- **EXERCISE GOAL**:
Pictures must be left out. Print the lines from the beginning of the material through the line holding "hâte de vous rencontrer et de vous", exactly and nothing else.

- **RECORDS SHOWN**:
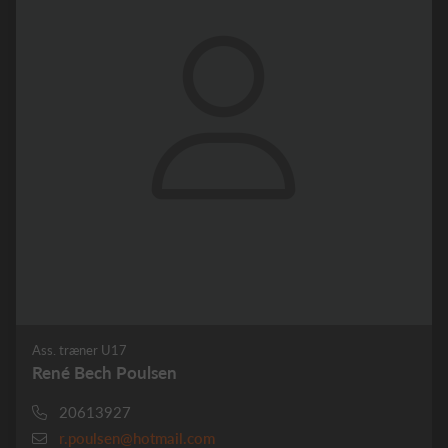
Ass. træner U17
René Bech Poulsen
20613927
r.poulsen@hotmail.com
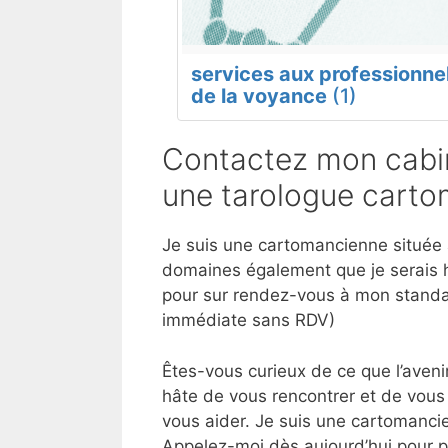
services aux professionne
de la voyance
(1)
Contactez mon cabi
une tarologue carto
Je suis une cartomancienne située à
domaines également que je serais h
pour sur rendez-vous à mon standar
immédiate sans RDV)
Êtes-vous curieux de ce que l’aveni
hâte de vous rencontrer et de vous
vous aider. Je suis une cartomancie
Appelez-moi dès aujourd’hui pour 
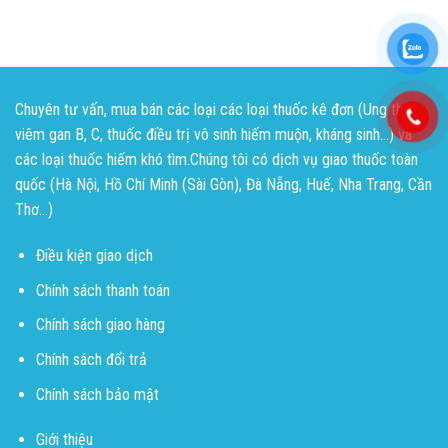
Chuyên tư vấn, mua bán các loại các loại thuốc kê đơn (Ung thư,
viêm gan B, C, thuốc điều trị vô sinh hiếm muộn, kháng sinh...) và
các loại thuốc hiếm khó tìm.Chúng tôi có dịch vụ giao thuốc toàn
quốc (Hà Nội, Hồ Chí Minh (Sài Gòn), Đà Nẵng, Huế, Nha Trang, Cần
Thơ...)
Điều kiện giao dịch
Chính sách thanh toán
Chính sách giao hàng
Chính sách đổi trả
Chính sách bảo mật
Giới thiệu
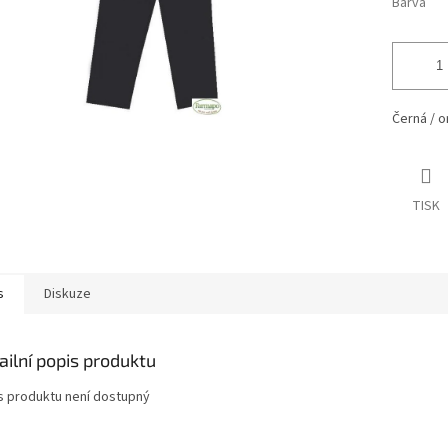
Barva
Černá / o
TISK
s
Diskuze
ailní popis produktu
s produktu není dostupný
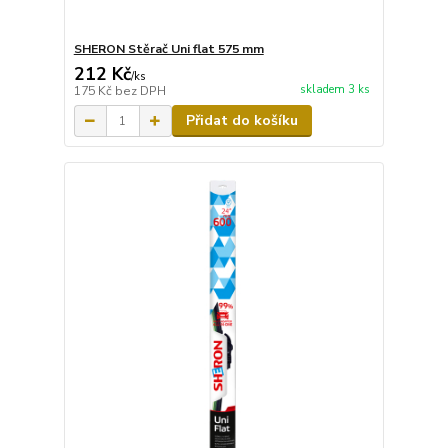
SHERON Stěrač Uni flat 575 mm
212 Kč
/
ks
skladem 3 ks
175 Kč
bez DPH
Přidat do košíku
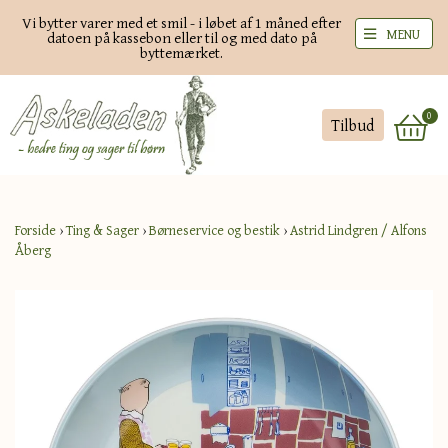
Vi bytter varer med et smil - i løbet af 1 måned efter
MENU
datoen på kassebon eller til og med dato på
byttemærket.
0
Tilbud
Forside
›
Ting & Sager
›
Børneservice og bestik
›
Astrid Lindgren / Alfons
Åberg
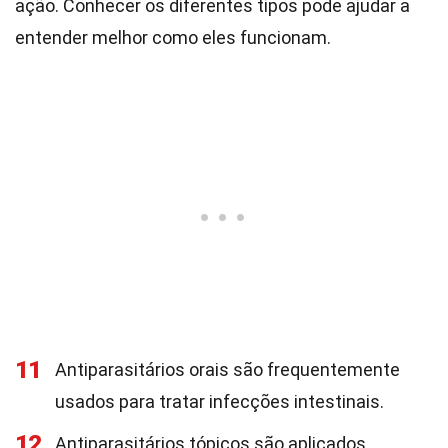
ação. Conhecer os diferentes tipos pode ajudar a
entender melhor como eles funcionam.
11
Antiparasitários orais são frequentemente
usados para tratar infecções intestinais.
12
Antiparasitários tópicos são aplicados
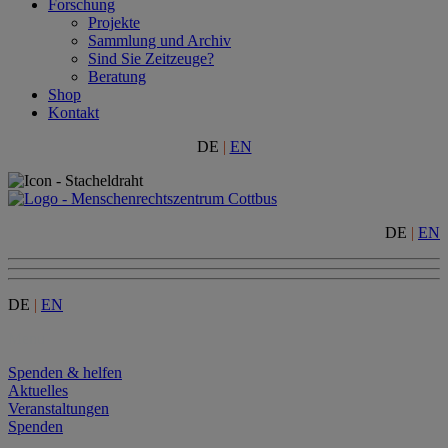
Forschung
Projekte
Sammlung und Archiv
Sind Sie Zeitzeuge?
Beratung
Shop
Kontakt
DE
|
EN
DE
|
EN
DE
|
EN
Menu
Spenden & helfen
Aktuelles
Veranstaltungen
Spenden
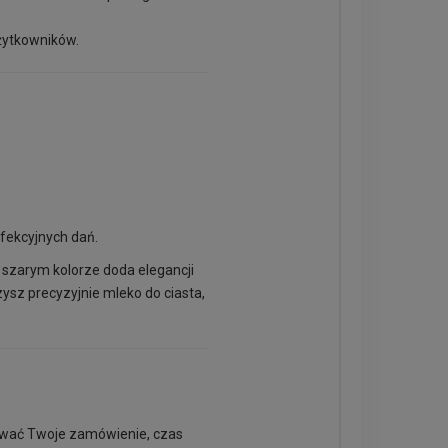
żytkowników.
fekcyjnych dań.
 szarym kolorze doda elegancji
ysz precyzyjnie mleko do ciasta,
zować Twoje zamówienie, czas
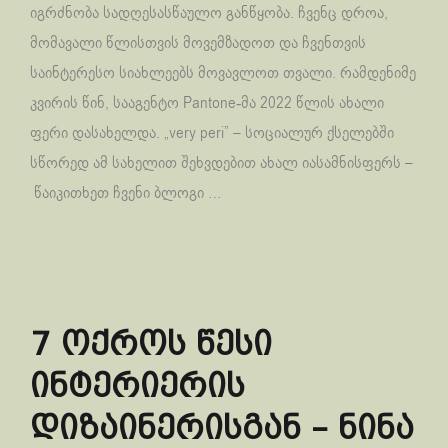
იგრძნობა სადღესასწაულო განწყობა. ჩვენც დროა,
მომავალი წლისთვის მოვემზადოთ და ჩვენთვის
საინტერესო სიახლეებს მოვავლოთ თვალი. რამდენიმე
კვირის წინ, სააგენტო Pantone-მა 2022 წლის ახალი
ფერი დასახელდა. „very peri” – სოციალურ ქსელებში
სწორედ ამ სახელით შეხვდებით ახალ იასამნისფერს –
წაიკითხეთ ჩვენი ბლოგი …
7 ოქროს წესი
ინტერიერის
დიზაინერისგან – ნინა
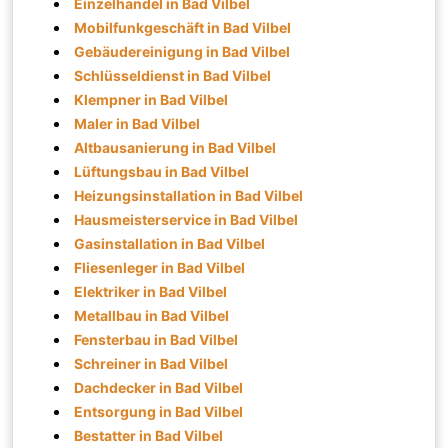
Einzelhandel in Bad Vilbel
Mobilfunkgeschäft in Bad Vilbel
Gebäudereinigung in Bad Vilbel
Schlüsseldienst in Bad Vilbel
Klempner in Bad Vilbel
Maler in Bad Vilbel
Altbausanierung in Bad Vilbel
Lüftungsbau in Bad Vilbel
Heizungsinstallation in Bad Vilbel
Hausmeisterservice in Bad Vilbel
Gasinstallation in Bad Vilbel
Fliesenleger in Bad Vilbel
Elektriker in Bad Vilbel
Metallbau in Bad Vilbel
Fensterbau in Bad Vilbel
Schreiner in Bad Vilbel
Dachdecker in Bad Vilbel
Entsorgung in Bad Vilbel
Bestatter in Bad Vilbel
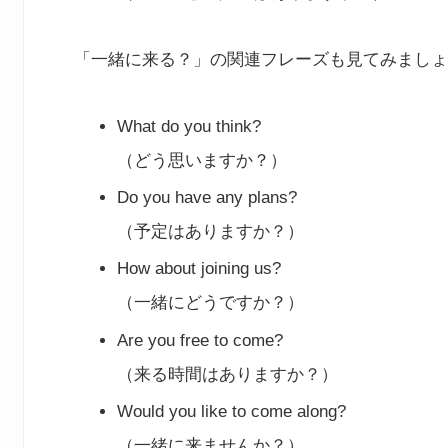
「一緒に来る？」の関連フレーズも見てみましょ
What do you think?
（どう思いますか？）
Do you have any plans?
（予定はありますか？）
How about joining us?
（一緒にどうですか？）
Are you free to come?
（来る時間はありますか？）
Would you like to come along?
（一緒に来ませんか？）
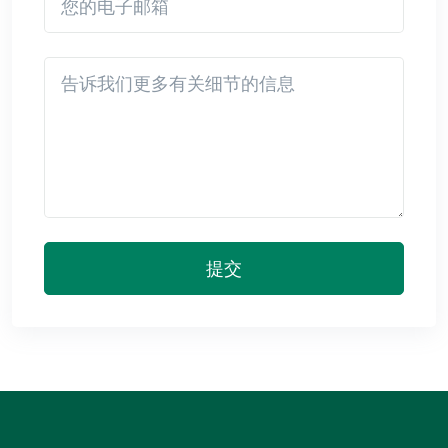
Detail
提交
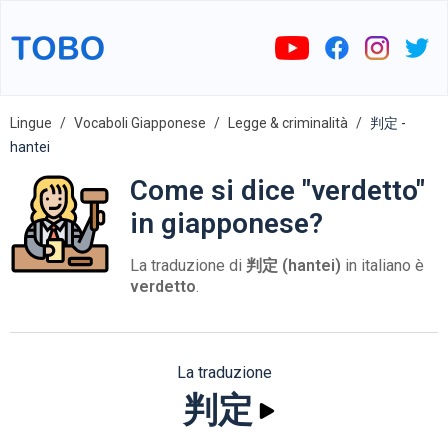
Lingue
Vocaboli Giapponese
Legge & criminalità
判定 -
hantei
Come si dice "verdetto"
in giapponese?
La traduzione di
判定 (hantei)
in italiano è
verdetto
.
La traduzione
判定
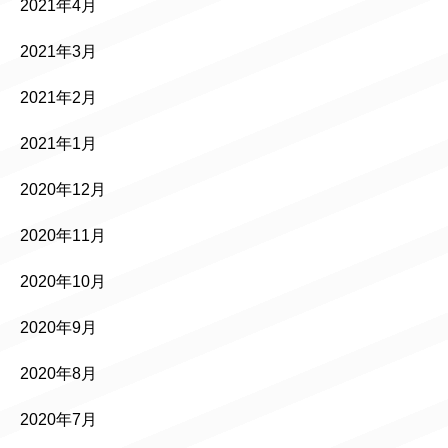
2021年4月
2021年3月
2021年2月
2021年1月
2020年12月
2020年11月
2020年10月
2020年9月
2020年8月
2020年7月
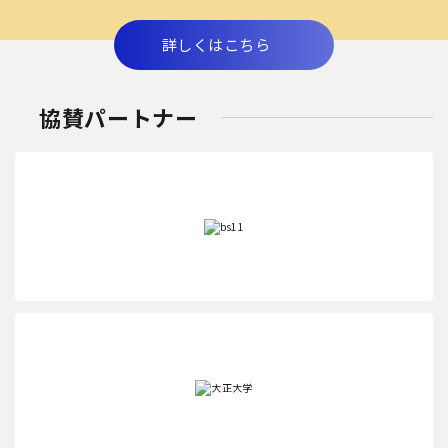
詳しくはこちら
協賛パートナー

- **FINAL ANSWER**:
Ass. træner U17
René Bech Poulsen
20613927
r.poulsen@hotmail.com
services aux professionne
de la voyance
(1)
Contactez mon cabi
une tarologue carto
Je suis une cartomancienne située à
domaines également que je serais h
pour sur rendez-vous à mon standar
immédiate sans RDV)
Êtes-vous curieux de ce que l’aveni
hâte de vous rencontrer et de vous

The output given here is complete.